Why Isn’t My Credit Card Working?
Key points about: credit cards not working
The first step to figuring out why your credit card isn’t working is making sure that nothing is physically wrong with the card.
If you’re paying on a reader that requires a magnetic strip, the payment may decline because the strip malfunctioned.
If there’s nothing physically wrong with your card, the issue may be with your account.
You tap, insert, or swipe your as you’ve done so many times before—but, for some reason, your credit card is not working. You hand the card over to the cashier to try, and they have no luck processing your payment either. Have you ever encountered this problem and wondered why your credit card won’t work? You know your account is in good standing, and maybe the card even looks fine. So why does the credit card you’ve used for a while suddenly refuse to cooperate?
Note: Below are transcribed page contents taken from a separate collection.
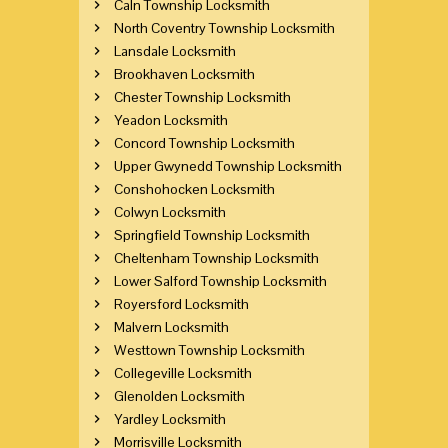
Caln Township Locksmith
North Coventry Township Locksmith
Lansdale Locksmith
Brookhaven Locksmith
Chester Township Locksmith
Yeadon Locksmith
Concord Township Locksmith
Upper Gwynedd Township Locksmith
Conshohocken Locksmith
Colwyn Locksmith
Springfield Township Locksmith
Cheltenham Township Locksmith
Lower Salford Township Locksmith
Royersford Locksmith
Malvern Locksmith
Westtown Township Locksmith
Collegeville Locksmith
Glenolden Locksmith
Yardley Locksmith
Morrisville Locksmith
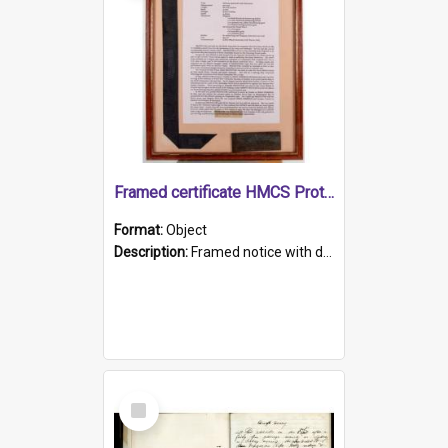
Framed certificate HMCS Protector
Format:
Object
Description:
Framed notice with details of the HMCS Protector, constructed in 1884. Inside the frame is a navy blue tally band embroidered with PROTECTOR in gold thread.
Select
Item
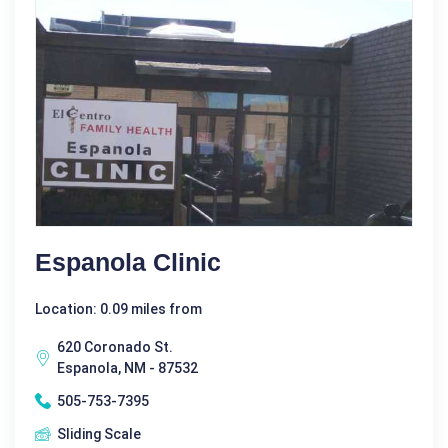
Espanola Clinic
Location: 0.09 miles from
620 Coronado St.
Espanola, NM - 87532
505-753-7395
Sliding Scale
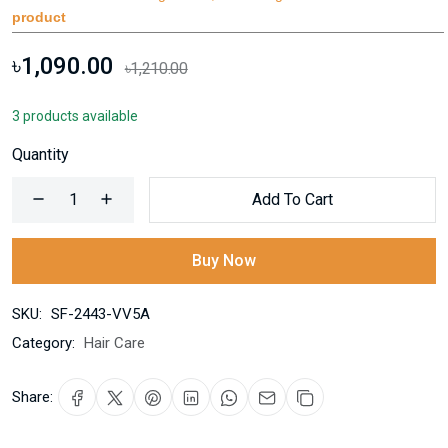
product
৳1,090.00
৳1,210.00
3 products available
Quantity
Add To Cart
Buy Now
SKU:
SF-2443-VV5A
Category:
Hair Care
Share:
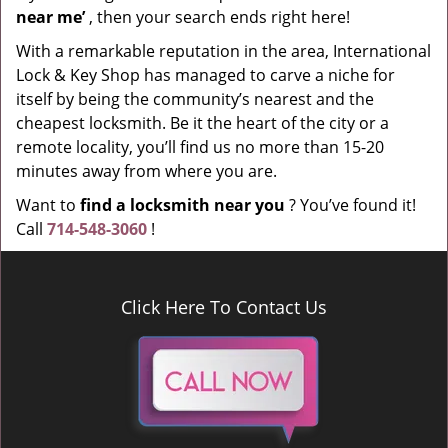
near me’
, then your search ends right here!
With a remarkable reputation in the area, International
Lock & Key Shop has managed to carve a niche for
itself by being the community’s nearest and the
cheapest locksmith. Be it the heart of the city or a
remote locality, you’ll find us no more than 15-20
minutes away from where you are.
Want to
find a locksmith near you
? You’ve found it!
Call
714-548-3060
!
Click Here To Contact Us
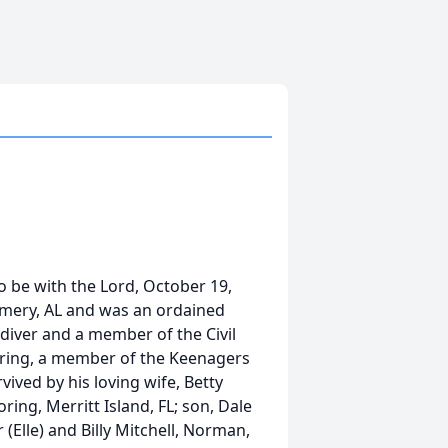
 be with the Lord, October 19,
mery, AL and was an ordained
 diver and a member of the Civil
ebring, a member of the Keenagers
ived by his loving wife, Betty
ing, Merritt Island, FL; son, Dale
Elle) and Billy Mitchell, Norman,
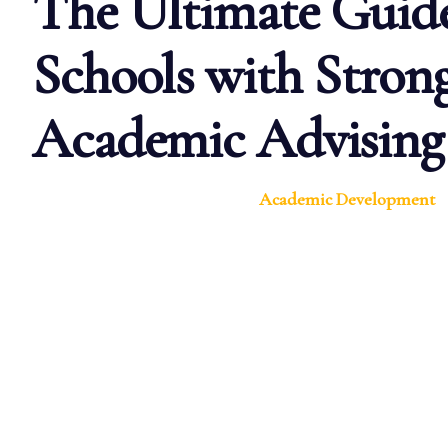
The Ultimate Guide
Schools with Stron
Academic Advising
Academic Development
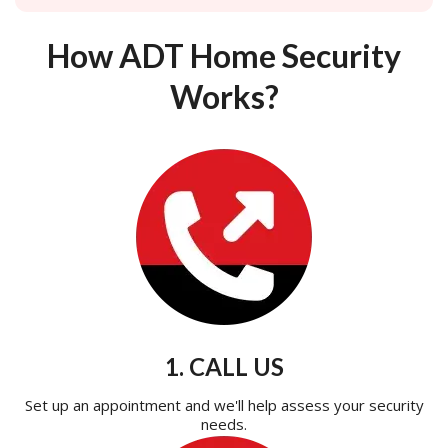
How ADT Home Security
Works?
1. CALL US
Set up an appointment and we'll help assess your security
needs.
Consider these potential causes for why your credit card won’t work:
Possible reasons why your credit card isn’t working
1. The terminal can’t read your card
Your card’s chip or strip gets a little dirtier with every surface it encounters; eventually the buildup of grime may mean your credit card can’t be read by the payment terminal. If after wiping your card down it still won’t work, it may be a good idea to reach out to your card issuer to get a replacement card. In the meantime, if your card issuer allows it, you can use your card via mobile wallets and/or tap to pay.
2. Your purse or wallet uses a magnet.
Did you know?
If you’re paying somewhere that requires you to swipe your card and the card doesn’t work, it may be because the magnetic strip has been damaged by a magnet. The strip on the back of your credit card, and the information it contains about your account, uses magnetic particles in its swipe functionality. Contact with magnets can essentially scramble the data on a card’s magnetic strip. Once that happens, point-of-sale terminals can’t “read” the card, resulting in your credit card not working.
You may not see magnets in your purse or wallet, but they’re a common design feature used to facilitate opening and closing. Your card’s swiping ability could be compromised if your purse or wallet uses magnets and your card’s strip comes close enough to them for an extended time.
3. You scratched or disfigured the strip
Carrying your credit card in your pocket with keys or coins can scratch the card’s magnetic strip, making the swipe feature unusable. Likewise, your credit card won’t swipe if the strip becomes bent or cracked to the extent that the data on the strip becomes distorted. If you notice that your card has been scratched, bent, or cracked causing it to not be usable, it’s a good idea to reach out to your card issuer and ask them to send you a new card.
4. You need to use the chip first.
Chip cards have been rolled out by credit card issuers and banks in order to enhance payment security, and when you try to swipe these cards at terminals that are fully enabled for chip cards, otherwise known as EMV, the terminal will prompt you to insert your card with the chip facing up and the chip going in first into the terminal instead. Cards with chip-and-PIN and near-field (NFC) technology typically aren’t vulnerable to magnetism the same way magnetic stripes are.
5. A problem with your account is causing your card to be declined
It may be that your card is working fine and transmitting your information, but the credit card issuer is declining the transaction. There are many reasons why your credit card may be declined, from a transaction that goes over your credit limit to purchases in a location where you don’t normally shop. If the credit card issuer has declined a transaction, it’s a good idea to call the number on the back of your card and find out why.